One commentator suggests that the elder brother would have been expected to plead with the younger son not to go, and then when he left to lead a search party to the distant land.  Jesus, our older brother, left heaven, to a distant land, coming to seek and save that which was lost.  Like the shepherd, earlier in this chapter, who came looking for lost sheep like us! 
The younger son’s return must have cost the older brother.  The younger son has sold his share of the land.  He will now live on what would belong to his older brother.  The party was being funded with money that would have eventually come to the older brother.  Was the father planning to give the younger son another inheritance?  That would cost the older brother.  This may be a part of his resentment.  Yet we will not have any chance of fully grasping God’s love until we realise the price that Jesus, our older brother, was prepared to prepare for our homecoming.  ‘This is love,’ says the apostle John, ‘not that we loved God, but that he loved us and sent his Son as an atoning sacrifice for our sins.’
Conclusion—what you love the most will control you

A young man was training to be a pastor.  At weekends he spoke at a little small country church.  One Sunday, an elder at the church asked if he would like to join this family for a picnic.  They went to restored Victorian village, at a spot where the Mississippi river was a mile wide.  Everything was beautiful in the autumn sunshine.  Then the elder’s daughter asked him to join her for a walk.  He really liked her, so he did not say, ‘actually I am sitting here enjoying the view!’  His greater love for the girl moved him away from his love for that view.  (When I heard him tell that story, he pointed out that he has been walking with that girl now for over forty years.)

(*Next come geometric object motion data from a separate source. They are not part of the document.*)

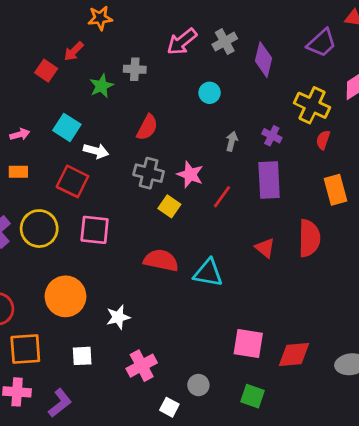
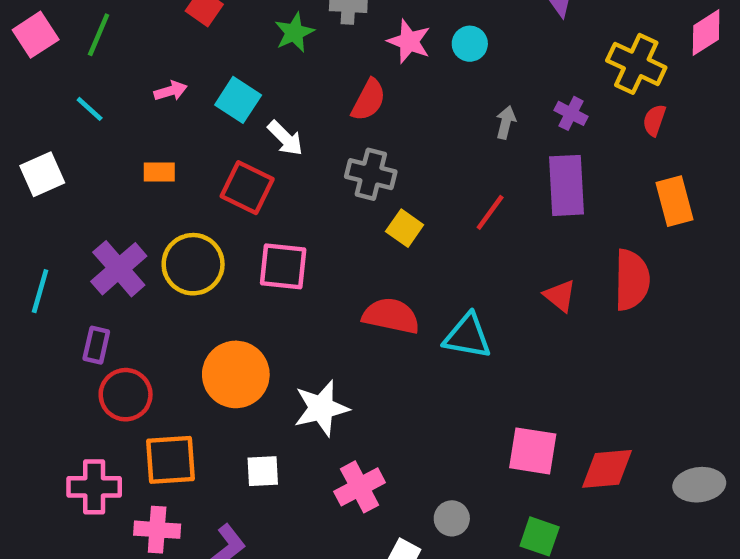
pink arrow: (20, 134) -> (171, 91), moved
white arrow: (96, 151) -> (285, 138), turned 30
pink star: (190, 174) -> (409, 41), moved
white star: (118, 317) -> (321, 408), size x1.4

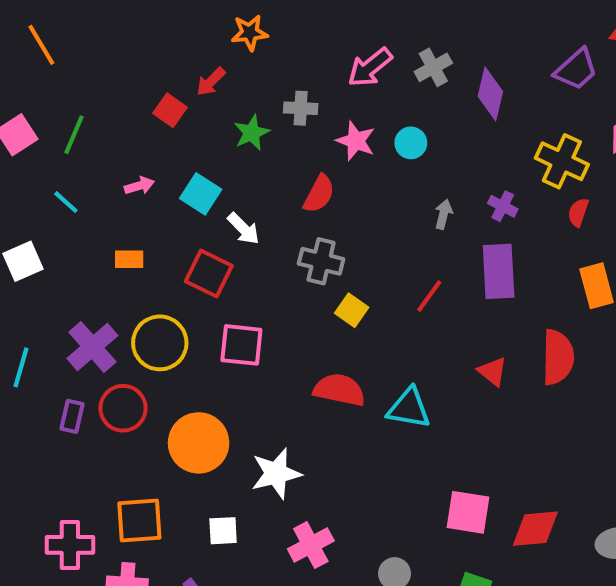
red circle: (126, 395) -> (123, 408), moved

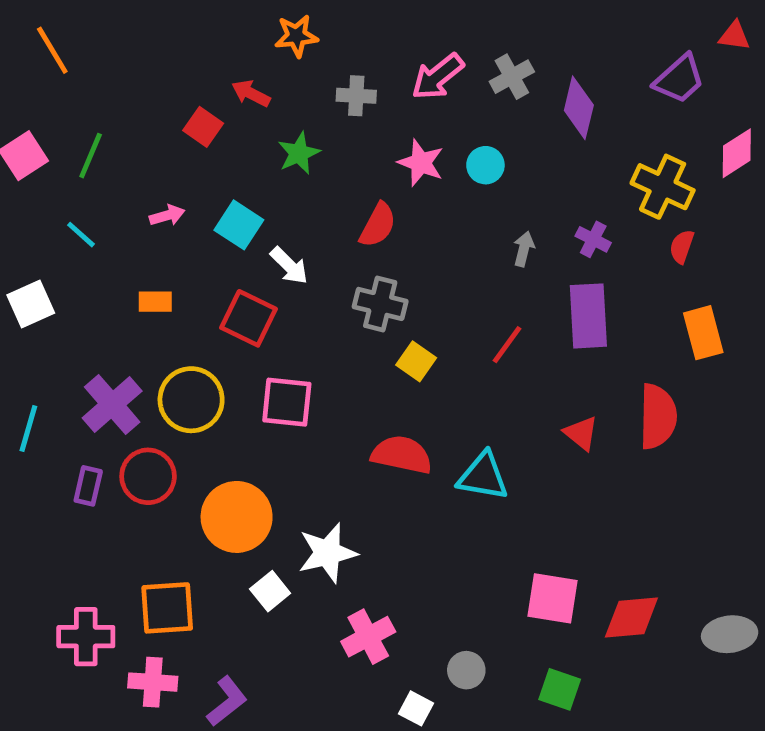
red arrow: (211, 82) -> (251, 93), turned 72
gray cross: (301, 108) -> (356, 96), moved
white square: (223, 531) -> (270, 591), moved, turned -36

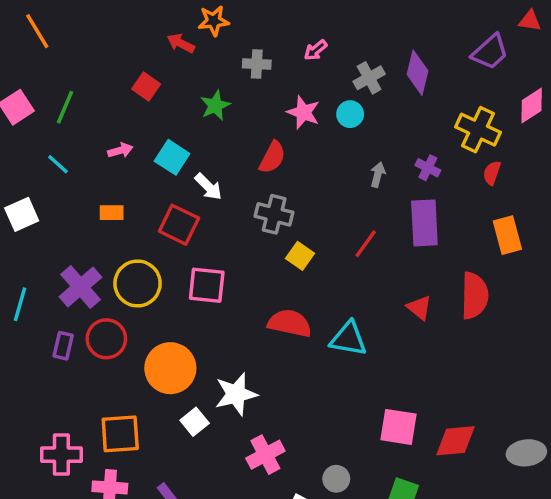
pink arrow: (438, 77) -> (316, 50), size x0.6
gray cross: (512, 77) -> (369, 78), moved
red arrow: (251, 93) -> (181, 43), moved

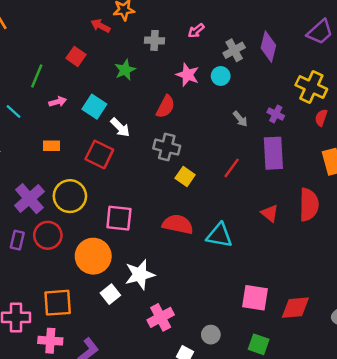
green line: (65, 107) -> (37, 76), moved
gray arrow: (378, 175) -> (240, 119), turned 126
pink square: (207, 285) -> (119, 218), moved

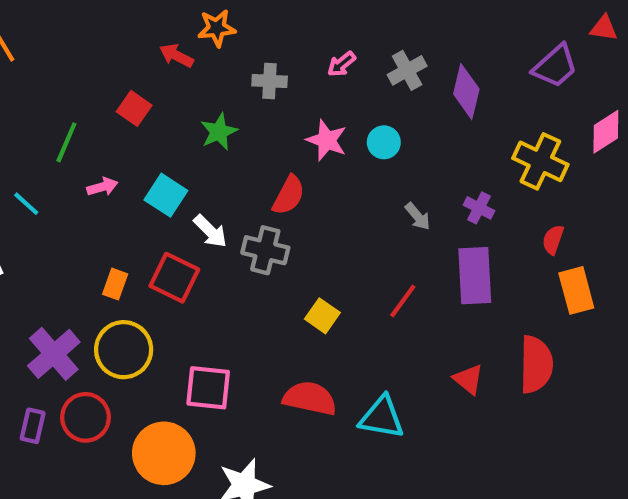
gray cross: (234, 50) -> (407, 70), moved
red semicircle: (321, 118) -> (553, 240), moved
orange rectangle: (52, 146) -> (115, 284), moved, turned -70
gray cross: (167, 147) -> (265, 250), moved

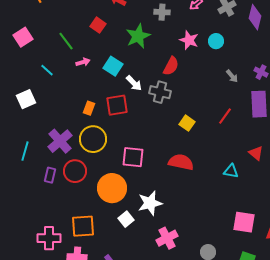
green star: (219, 132) -> (138, 36), size x1.4
green line: (66, 142) -> (66, 41), turned -60
red square: (174, 278) -> (117, 105), turned -35
cyan triangle: (382, 417) -> (231, 171), moved, size x0.7

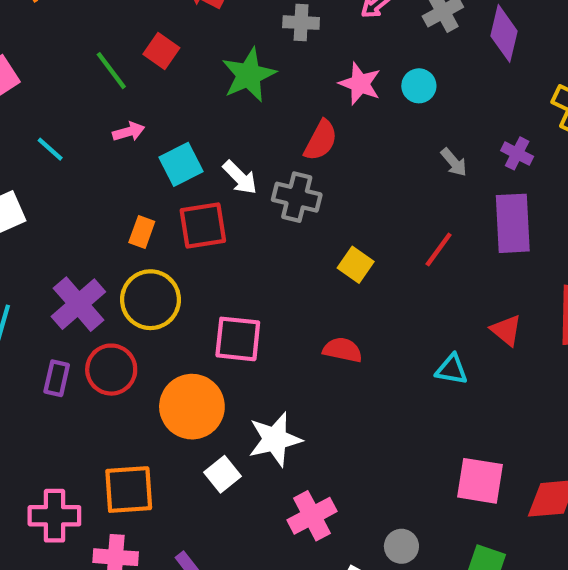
green line: (66, 41) -> (111, 71), moved
cyan square: (113, 66) -> (181, 164), moved, turned 30
red semicircle: (181, 162) -> (343, 350), size x0.7

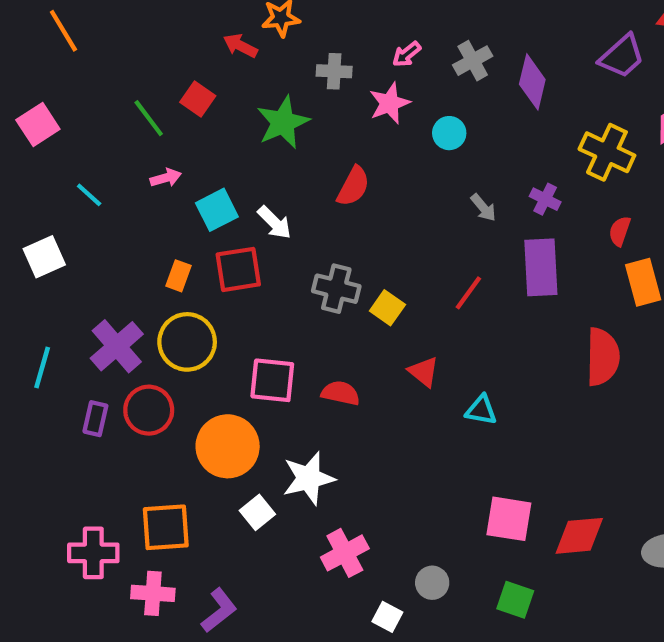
pink star: (360, 84) -> (390, 103), moved, turned 30
gray cross: (297, 197) -> (336, 289), moved
red triangle: (506, 330) -> (424, 372), moved
red semicircle: (343, 350) -> (341, 393), moved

We sin because we love the pleasures that sin offers.  The younger son went to the distant land because he desired the pleasures it offered more than he desired to be at home with his father.  The elder son would not go into the party because he loved self-righteousness and he hated grace.  James says, ‘each person is tempted when he is allured and tempted by his own desires.’
So how do we overcome those desires?  We overcome our love for sin by displacing it with a greater love.  Jesus was not nagging the disciples when he said, ‘if you love me, you will obey my commands.’  He was simply pointing out that what we love the most controls us.  We obey God when our love for God displaces our love for sin.  But this love for God is God given.  ‘We love because he first loved us.
So, your primary spiritual problem is not that you don’t love God enough—although, like me, you don’t love God enough.  Your primary spiritual problem is that you don’t realise how much God loves you.  That is what makes reading a passage like this one so life-transforming—God uses the beauty of the gospel applied through the person of the Holy Spirit to cause us to love him more.  See the loving father coming to kiss you again and again.  See him graciously pleading with cold-hearted self-righteous people to come and enjoy the celebration of grace.  See how that father reflects the incomparable compassion of Jesus.  See your loving older brother who came from heaven to bring you home.  See him lay down his life that you might be a dearly beloved child of God.  Let that love melt your heart and change your life.